The use of light as a branding tool is also becoming increasingly wide spread. “Look at stadiums, or areas in cities worldwide, who work specifically with lighting design to boost night time economy. In the future, this will spread even further. Whole cities will work with lighting, companies will work with office concepts and universities with campus areas.”

In the academic field, great strides have also been made in understanding how light affects human health. “There is a lot more to be found out, and this is something I would really like to be part of, both in terms of conducting more research and in applying the findings in the real world.”

With such developments in recent years, Piippo holds a positive vision for how he sees his practice and the world of lighting design growing in the future. “Six years ago, ÅF Lighting had only a handful of employees. Now there are 80 of us. Our ambitions are high: we want to have an impact on society as a whole, by cooperating with all parties involved in the built environment, and by influencing politicians and the media. Personally, I would like to pave the way for the new generation of lighting designers by creating a great creative climate within ÅF Lighting.”

Piippo sees lighting design as a self-growing business.
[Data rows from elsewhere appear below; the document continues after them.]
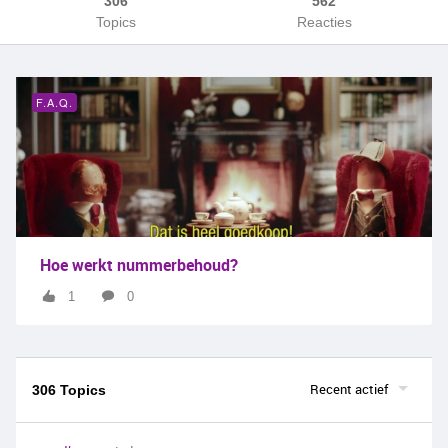
306
562
Topics
Reacties
F.A.Q.
Hoe werkt nummerbehoud?
1
0
Recent actief
306 Topics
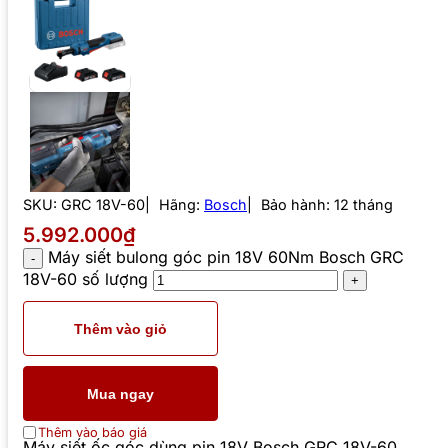
SKU:
GRC 18V-60
Hãng:
Bosch
Bảo hành: 12 tháng
5.992.000₫
Máy siết bulong góc pin 18V 60Nm Bosch GRC
18V-60 số lượng
Thêm vào giỏ
Mua ngay
Thêm vào báo giá
Máy siết ốc góc dùng pin 18V Bosch GRC 18V-60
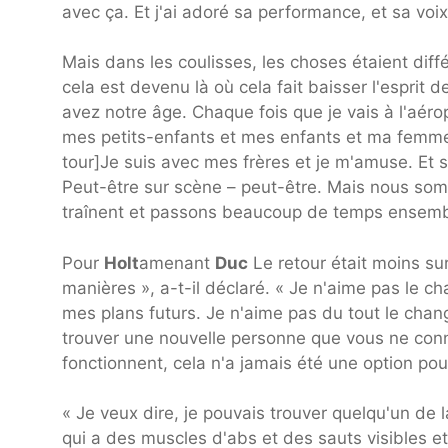
avec ça. Et j'ai adoré sa performance, et sa voi
Mais dans les coulisses, les choses étaient dif
cela est devenu là où cela fait baisser l'esprit d
avez notre âge. Chaque fois que je vais à l'aéropo
mes petits-enfants et mes enfants et ma femme e
tour]Je suis avec mes frères et je m'amuse. Et s
Peut-être sur scène – peut-être. Mais nous s
traînent et passons beaucoup de temps ensem
Pour
Holt
amenant
Duc
Le retour était moins sur
manières », a-t-il déclaré. « Je n'aime pas le 
mes plans futurs. Je n'aime pas du tout le chan
trouver une nouvelle personne que vous ne conn
fonctionnent, cela n'a jamais été une option pou
« Je veux dire, je pouvais trouver quelqu'un de 
qui a des muscles d'abs et des sauts visibles et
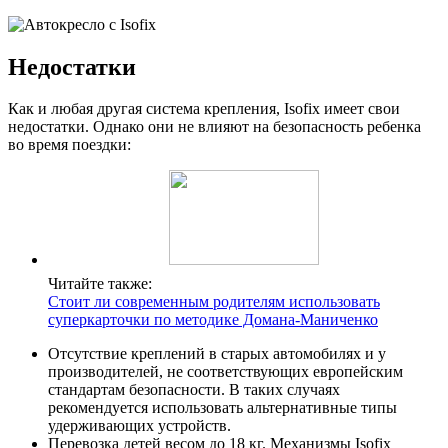
Недостатки
Как и любая другая система крепления, Isofix имеет свои
недостатки. Однако они не влияют на безопасность ребенка
во время поездки:
Читайте также:
Стоит ли современным родителям использовать
суперкарточки по методике Домана-Маниченко
Отсутствие креплений в старых автомобилях и у
производителей, не соответствующих европейским
стандартам безопасности. В таких случаях
рекомендуется использовать альтернативные типы
удерживающих устройств.
Перевозка детей весом до 18 кг. Механизмы Isofix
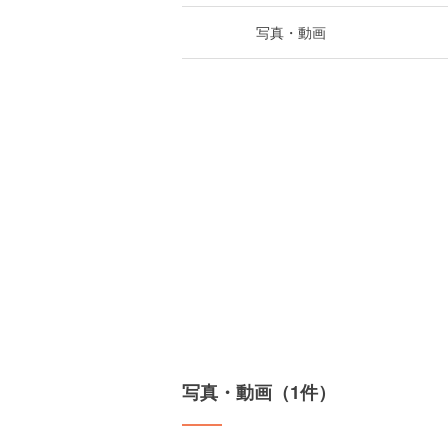
写真・動画
写真・動画（1件）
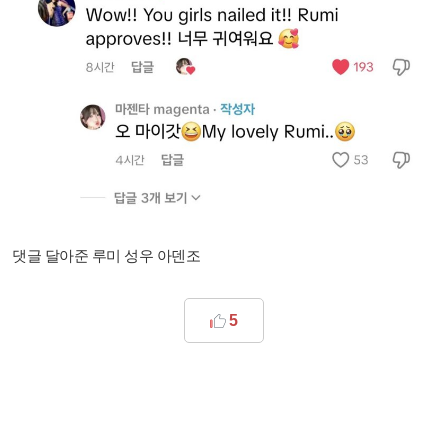
댓글 달아준 루미 성우 아덴조
5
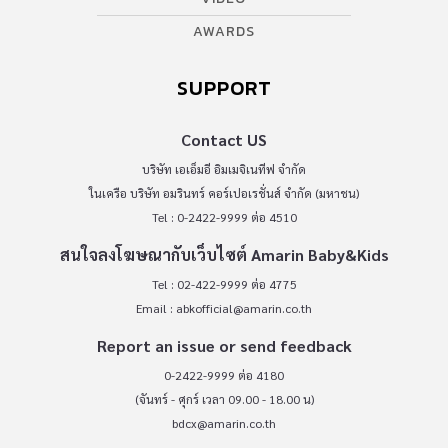
AWARDS
SUPPORT
Contact US
บริษัท เอเอ็มอี อิมเมจิเนทีฟ จำกัด
ในเครือ บริษัท อมรินทร์ คอร์เปอเรชั่นส์ จำกัด (มหาชน)
Tel : 0-2422-9999 ต่อ 4510
สนใจลงโฆษณากับเว็บไซต์ Amarin Baby&Kids
Tel : 02-422-9999 ต่อ 4775
Email :
abkofficial@amarin.co.th
Report an issue or send feedback
0-2422-9999 ต่อ 4180
(จันทร์ - ศุกร์ เวลา 09.00 - 18.00 น)
bdcx@amarin.co.th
The demand and the need for good lighting design has increased and will continue to do so. “The more we add, the more people come to realise the potential of good lighting design. I hope that through our work, we are paving the way for a new generation of professionals, to some extent.”

Despite such developments across many areas, Piippo maintains that lighting designers are not yet fully recognised as a necessity, and certainly not as much as they will be in the future. “Having worked in this field for 30 years, I can safely say that good lighting design adds value, saves costs and creates a better, more sustainable world.”

As recognition and understanding of the importance of lighting design grows, lighting designers will gradually be regarded as a necessity, and they will participate not just in a small percentage of all projects but in 100% of them. Architecture and light will blend together as professions, and the New Nordic Lighting may be given the opportunity to shine as the aurora borealis of architectural lighting.